> [Dataset content]

##############################

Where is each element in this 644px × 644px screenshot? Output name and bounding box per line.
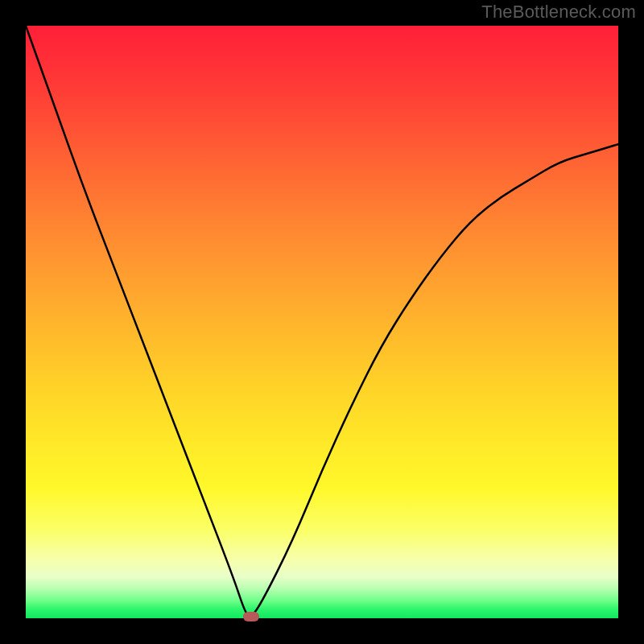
curve-svg [26, 26, 618, 618]
chart-frame: TheBottleneck.com [0, 0, 644, 644]
bottleneck-curve [26, 26, 618, 616]
plot-area [26, 26, 618, 618]
attribution-text: TheBottleneck.com [481, 2, 636, 23]
minimum-marker [243, 612, 259, 621]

##############################

> [Problem to solve] Repeat every line above precisely; pictures do not belong in the copy.

> [Answer]
Where is each element in this 644px × 644px screenshot? Output name and bounding box per line.
curve-svg [26, 26, 618, 618]
chart-frame: TheBottleneck.com [0, 0, 644, 644]
bottleneck-curve [26, 26, 618, 616]
plot-area [26, 26, 618, 618]
attribution-text: TheBottleneck.com [481, 2, 636, 23]
minimum-marker [243, 612, 259, 621]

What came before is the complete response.